Reform is overdue in many ways. The one you mentioned in the editorial is but one; women as priests is another, and birth control yet another. The best solution, of course, would be to abolish celibacy altogether. By doing that, they wouldn't have to deal with secrets as they do now: confession, writing the new policies in Latin and quietly publishing in the Holy See's official gazette. Suspicions would be curbed.

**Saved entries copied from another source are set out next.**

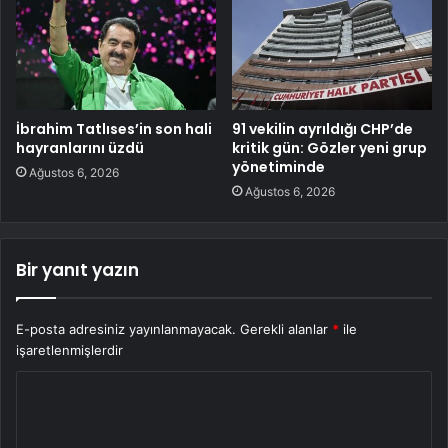
İbrahim Tatlıses’in son hali
91 vekilin ayrıldığı CHP’de
hayranlarını üzdü
kritik gün: Gözler yeni grup
yönetiminde
Ağustos 6, 2026
Ağustos 6, 2026
Bir yanıt yazın
E-posta adresiniz yayınlanmayacak.
Gerekli alanlar
*
ile
işaretlenmişlerdir
Y
o
r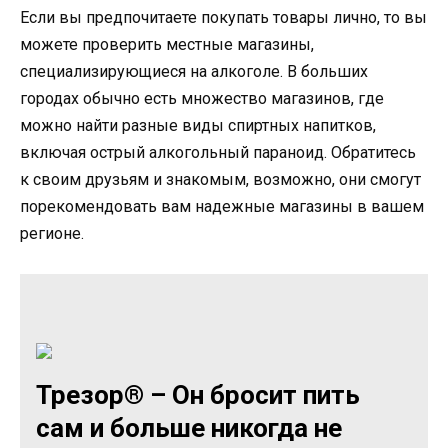
Если вы предпочитаете покупать товары лично, то вы
можете проверить местные магазины,
специализирующиеся на алкоголе. В больших
городах обычно есть множество магазинов, где
можно найти разные виды спиртных напитков,
включая острый алкогольный параноид. Обратитесь
к своим друзьям и знакомым, возможно, они смогут
порекомендовать вам надежные магазины в вашем
регионе.
Трезор® – Он бросит пить
сам и больше никогда не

If a crime is committed, there should be an obligation to report it to civil authorities, even if revealed in confession. Of course, the rights of the accused must be protected, but the rights of the victims, our children, are more important than any confession. Who else gets handled with kid gloves after a confession? This is the 21st century!
Maurine Reedy Ruzek
The Times is not seeing the entire picture when it implies criticism of the motu proprio (at his own initiative) letter of Pope John Paul II regarding norms of discipline of clergy involved with abuse. The letter does not deal with sexual abuse only. It also deals with sacramental, interdenominational and confidential abuse as well.
The purpose of the procedure is to protect those accused (and the accusers) from being denied due canonical process within the church. In cases of sexual abuse the church has either relied on or has been strongly influenced by local civil procedures for many of its decisions. While all local diocesan reforms in this area have always put the victims first in their concerns, some priests have been defrocked without a canonical process or put on administrative leave (something unknown in canon law) during the litigation proceedings.
The purpose is not to protect guilty priests but innocent ones who are victims of a media onslaught. Ironically, while this new procedure protects the innocent, it also works the other way around. A priest who is guilty of sexual abuse but has been found innocent in a civil court by a technicality or default can face canonical penalties under this system.
In no way will the new canonical rules hinder the civil justice procedure; rather, one would enhance the other.